Since my fiasco with other holidays, Lord Aizen decided to just accept that his heartless and emotionless monsters wanted to celebrate holidays. Because of this, we now got a shipment of goodies for that specific day. This time is seemed to be Easter. Somehow I had snagged a bag of sweets and now I was attempting to get Ulquiorra to interact for once in his life.

I shook the multicolored bag in Ulquiorra's much annoyed face, "You are chicken."

"No," He sighed as his pen was set to rest in the pot, "to eat such things while not knowing what flavor you may be eating does not appeal to me in the least."

Dumping the bag out on his desk, I snagged a dark green jelly bean and popped it in my mouth, "See? They're not…"an explosion of sweet tartness met my tongue, "not that bad. I just got watermelon."

The Espada looked down at his now covered desk, "Why must you always interfere with my personal space?"

I munched on another that I had a sneaking suspicion was cinnamon, "I'm your fraccion."

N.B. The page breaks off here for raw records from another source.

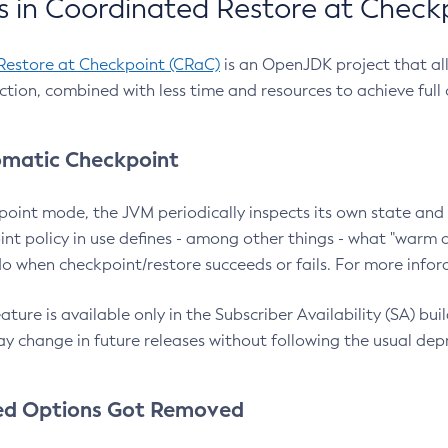
 in Coordinated Restore at Check
Restore at Checkpoint (CRaC)
is an OpenJDK project that al
action, combined with less time and resources to achieve full
matic Checkpoint
point mode, the JVM periodically inspects its own state and 
nt policy in use defines - among other things - what "warm a
o when checkpoint/restore succeeds or fails. For more infor
ture is available only in the Subscriber Availability (SA) builds
y change in future releases without following the usual dep
ed Options Got Removed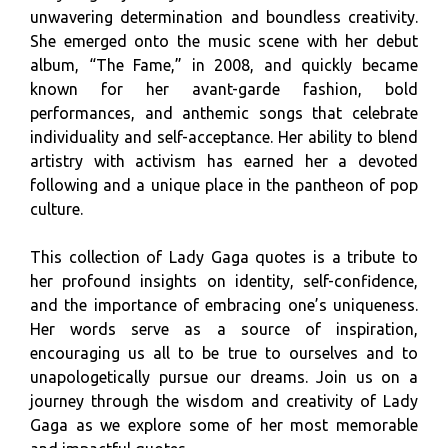
unwavering determination and boundless creativity.
She emerged onto the music scene with her debut
album, “The Fame,” in 2008, and quickly became
known for her avant-garde fashion, bold
performances, and anthemic songs that celebrate
individuality and self-acceptance. Her ability to blend
artistry with activism has earned her a devoted
following and a unique place in the pantheon of pop
culture.
This collection of Lady Gaga quotes is a tribute to
her profound insights on identity, self-confidence,
and the importance of embracing one’s uniqueness.
Her words serve as a source of inspiration,
encouraging us all to be true to ourselves and to
unapologetically pursue our dreams. Join us on a
journey through the wisdom and creativity of Lady
Gaga as we explore some of her most memorable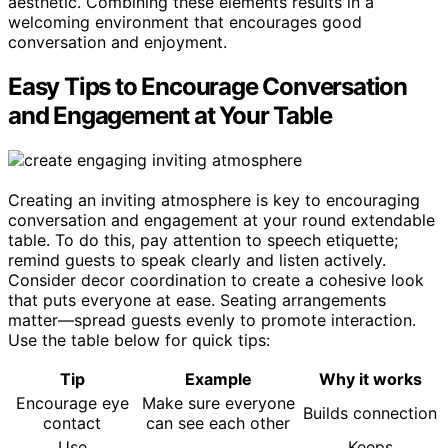
aesthetic. Combining these elements results in a
welcoming environment that encourages good
conversation and enjoyment.
Easy Tips to Encourage Conversation
and Engagement at Your Table
Creating an inviting atmosphere is key to encouraging
conversation and engagement at your round extendable
table. To do this, pay attention to speech etiquette;
remind guests to speak clearly and listen actively.
Consider decor coordination to create a cohesive look
that puts everyone at ease. Seating arrangements
matter—spread guests evenly to promote interaction.
Use the table below for quick tips:
Tip
Example
Why it works
Encourage eye
Make sure everyone
Builds connection
contact
can see each other
Use
Keeps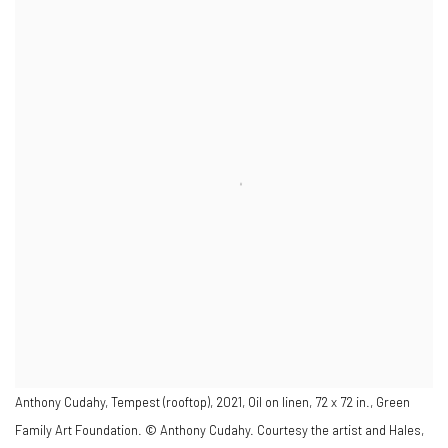
Anthony Cudahy, Tempest (rooftop), 2021, Oil on linen, 72 x 72 in., Green
Family Art Foundation. © Anthony Cudahy. Courtesy the artist and Hales,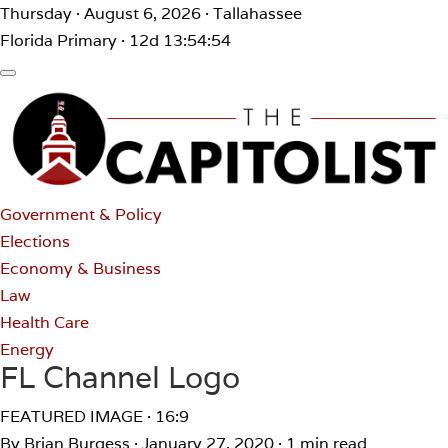
Thursday · August 6, 2026 · Tallahassee
Florida Primary · 12d 13:54:54
Government & Policy
Elections
Economy & Business
Law
Health Care
Energy
FL Channel Logo
FEATURED IMAGE · 16:9
By Brian Burgess
·
January 27, 2020
·
1 min read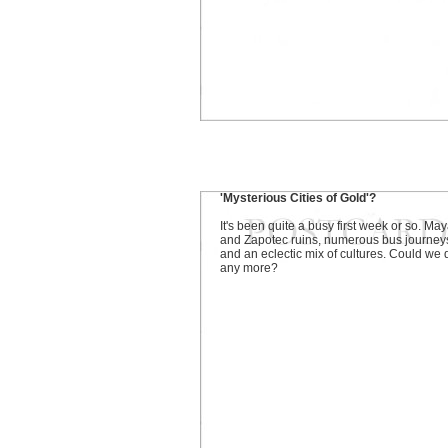
'Mysterious Cities of Gold'?
It's been quite a busy first week or so. Ma
and Zapotec ruins, numerous bus journey
and an eclectic mix of cultures. Could we 
any more?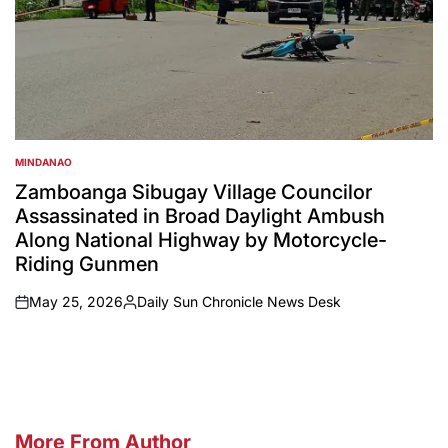
MINDANAO
POSTED
IN
Zamboanga Sibugay Village Councilor
Assassinated in Broad Daylight Ambush
Along National Highway by Motorcycle-
Riding Gunmen
May 25, 2026
Daily Sun Chronicle News Desk
on
Posted
by
More From Author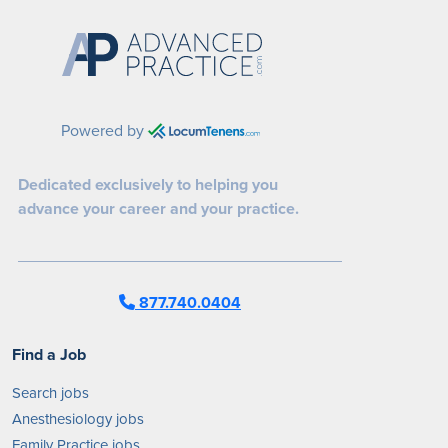
Powered by
Dedicated exclusively to helping you
advance your career and your practice.
877.740.0404
Find a Job
Search jobs
Anesthesiology jobs
Family Practice jobs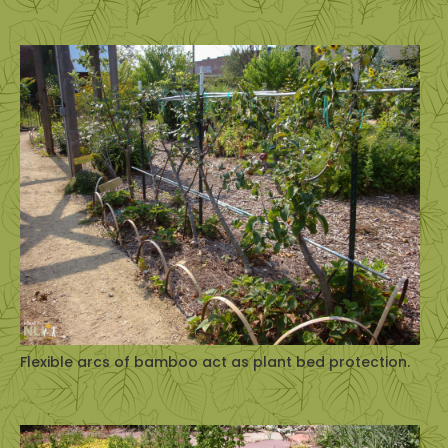
Flexible arcs of bamboo act as plant bed protection.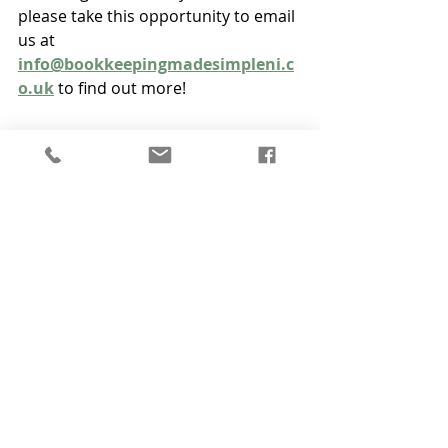
please take this opportunity to email 
us at 
info@bookkeepingmadesimpleni.c
o.uk
 to find out more!
Recent Posts
See All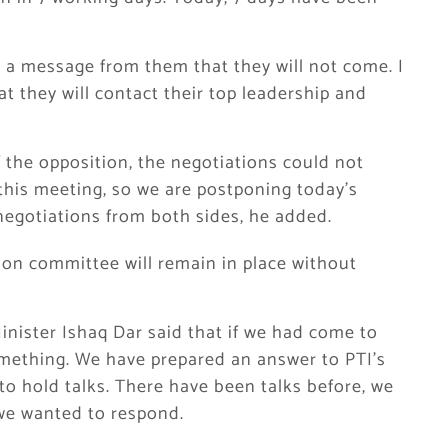
t a message from them that they will not come. I
 they will contact their top leadership and
 the opposition, the negotiations could not
this meeting, so we are postponing today’s
negotiations from both sides, he added.
on committee will remain in place without
nister Ishaq Dar said that if we had come to
mething. We have prepared an answer to PTI’s
to hold talks. There have been talks before, we
 we wanted to respond.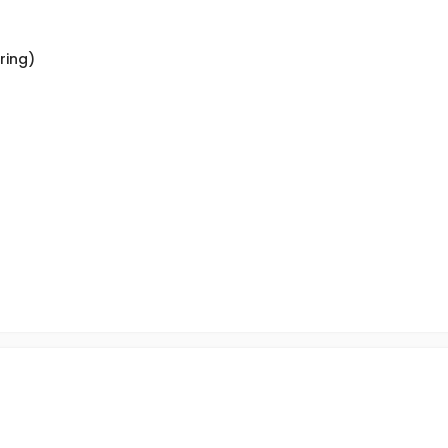
ring)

"That does not mean you have an obligation to …do this," Ulquiorra brushed the beans into a pile, distinctively plunging into distain. I was so used to it that I just grinned in response and popped another one. Coffee went off like a bomb on my taste buds. Keeping my face straight, I noted to pay a bit more attention.

Ulquiorra thankfully did not noticed and after a second, spoke, "Listen trash, this is what is going to happen. I will eat two beans and then you and your candy will leave."

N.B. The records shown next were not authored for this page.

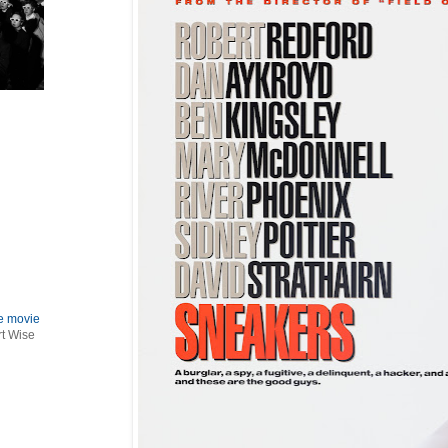
le movie
rt Wise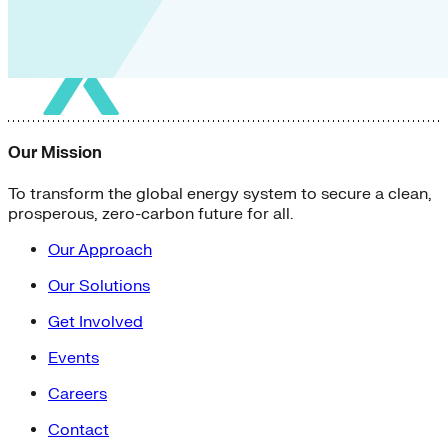
Our Mission
To transform the global energy system to secure a clean,
prosperous, zero-carbon future for all.
Our Approach
Our Solutions
Get Involved
Events
Careers
Contact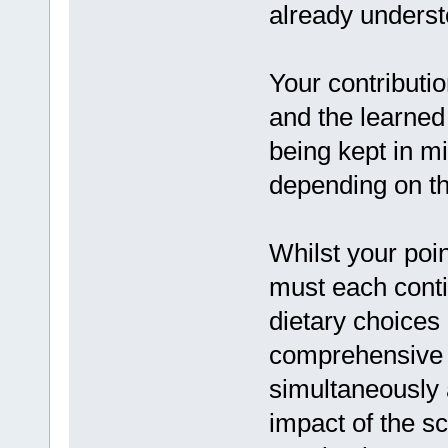
already underst
Your contributio
and the learned 
being kept in mi
depending on th
Whilst your poi
must each conti
dietary choices
comprehensive p
simultaneously 
impact of the sci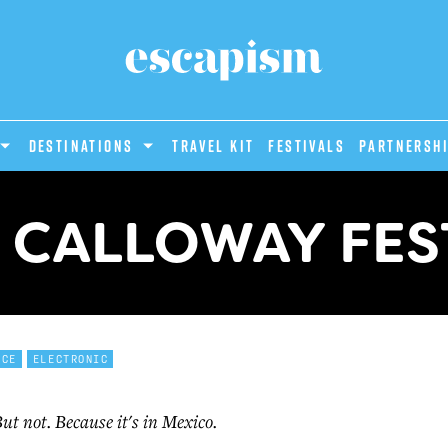
DESTINATIONS
Travel Kit
Festivals
PARTNERSH
 CALLOWAY FES
NCE
ELECTRONIC
 But not. Because it's in Mexico.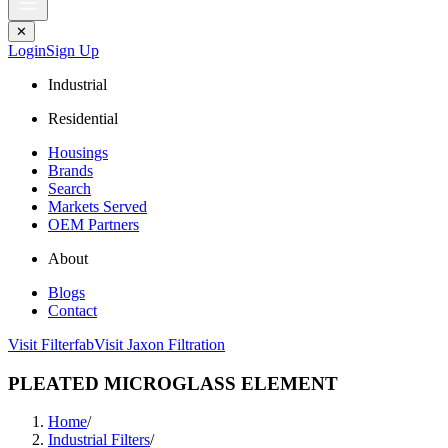
✕
Login
Sign Up
Industrial
Residential
Housings
Brands
Search
Markets Served
OEM Partners
About
Blogs
Contact
Visit Filterfab
Visit Jaxon Filtration
PLEATED MICROGLASS ELEMENT
Home
/
Industrial Filters
/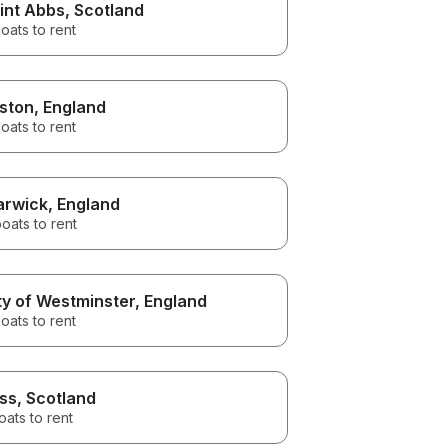
int Abbs
, Scotland
oats to rent
ston
, England
oats to rent
rwick
, England
oats to rent
ty of Westminster
, England
oats to rent
ss
, Scotland
oats to rent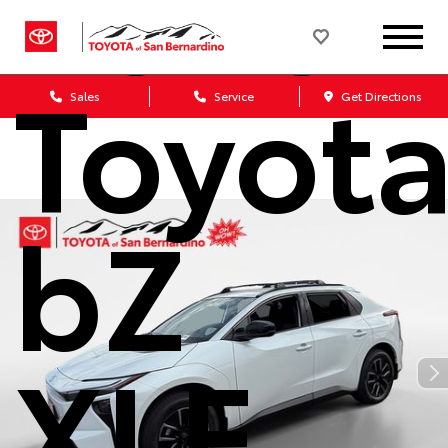
2026
Toyot
Sales
Service
Get Directions
bZ
XLE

"Sure," there was no part of that to agree with, but hey, who asked us if we wanted to be undead?

The Espada examined the pile and carefully pulled out a very black piece. I watched as he took it up like he was looking for a sign of infection or if the thing was going to eat him from the inside out. Twisting it this way and that, finally he deemed it worthy for his stomach and popped. I don't think it was an awful flavor by the way he chewed.

"Well?"

Ulquiorra didn't answer. Instead, he took the top bean and without a thought, tossed it in with the other. I barely had a second to notice the color but I could feel my stomach twist. Brown. Pink, Yellow, Green dotted brown. There was a warning on the bag, the worst candy in them all. Vomit.

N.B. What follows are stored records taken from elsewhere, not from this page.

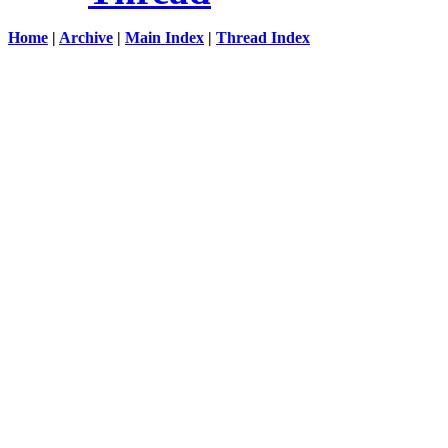
Home
|
Archive
|
Main Index
|
Thread Index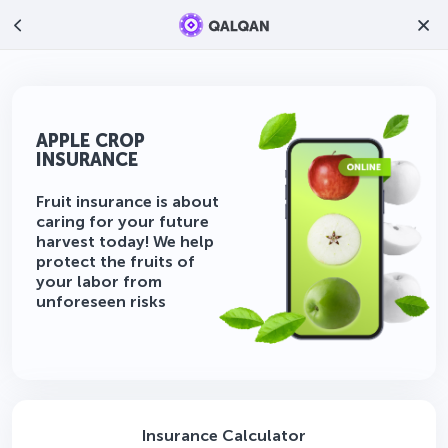
APPLE CROP
INSURANCE
Fruit insurance is about
caring for your future
harvest today! We help
protect the fruits of
your labor from
unforeseen risks
Insurance Calculator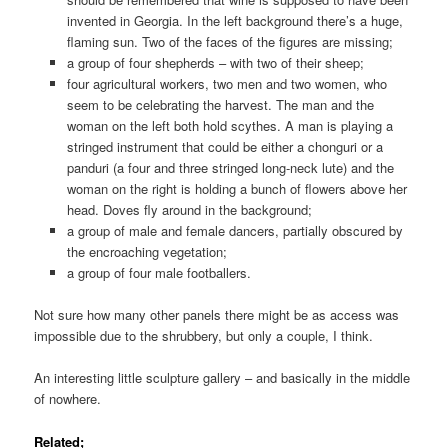
invented in Georgia. In the left background there’s a huge,
flaming sun. Two of the faces of the figures are missing;
a group of four shepherds – with two of their sheep;
four agricultural workers, two men and two women, who
seem to be celebrating the harvest. The man and the
woman on the left both hold scythes. A man is playing a
stringed instrument that could be either a chonguri or a
panduri (a four and three stringed long-neck lute) and the
woman on the right is holding a bunch of flowers above her
head. Doves fly around in the background;
a group of male and female dancers, partially obscured by
the encroaching vegetation;
a group of four male footballers.
Not sure how many other panels there might be as access was
impossible due to the shrubbery, but only a couple, I think.
An interesting little sculpture gallery – and basically in the middle
of nowhere.
Related;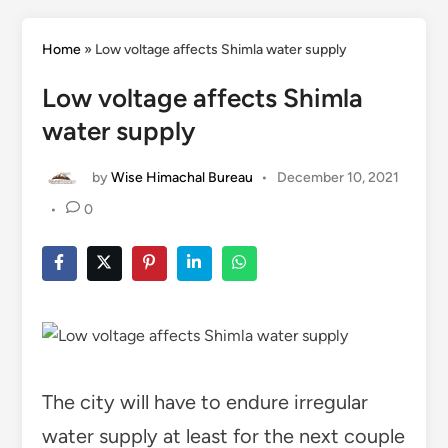
Home
»
Low voltage affects Shimla water supply
Low voltage affects Shimla
water supply
by
Wise Himachal Bureau
•
December 10, 2021
•
0
The city will have to endure irregular
water supply at least for the next couple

That couldn't be good for digestion.

Luckily for him, it didn't get that far. His face twitched ever-so slightly and his eyes narrowed across the desk. Whatever was going on in his mouth was not making him happy. I winced. Slowly, he swallowed.

"I…I'll just go now."

Ulquiorra Schiffer lifted the pen stiffly, "As you were ordered. Do not come back for the rest of this holiday."

"Sure."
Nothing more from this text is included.